(Dataset entries)
******************************

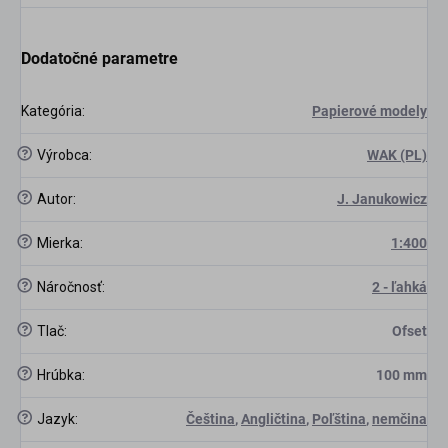
Dodatočné parametre
scount
Kategória
:
Papierové modely
?
Výrobca
:
WAK (PL)
?
Autor
:
J. Janukowicz
?
Mierka
:
1:400
?
Náročnosť
:
2 - ľahká
?
Tlač
:
Ofset
?
Hrúbka
:
100 mm
?
Jazyk
:
Čeština
,
Angličtina
,
Poľština
,
nemčina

******************************

Should the entries hold any pictures, please omit those and print the remaining text exactly.

COMPLETED TASK:
Dodatočné parametre
scount
Kategória
:
Papierové modely
?
Výrobca
:
WAK (PL)
?
Autor
:
J. Janukowicz
?
Mierka
:
1:400
?
Náročnosť
:
2 - ľahká
?
Tlač
:
Ofset
?
Hrúbka
:
100 mm
?
Jazyk
:
Čeština
,
Angličtina
,
Poľština
,
nemčina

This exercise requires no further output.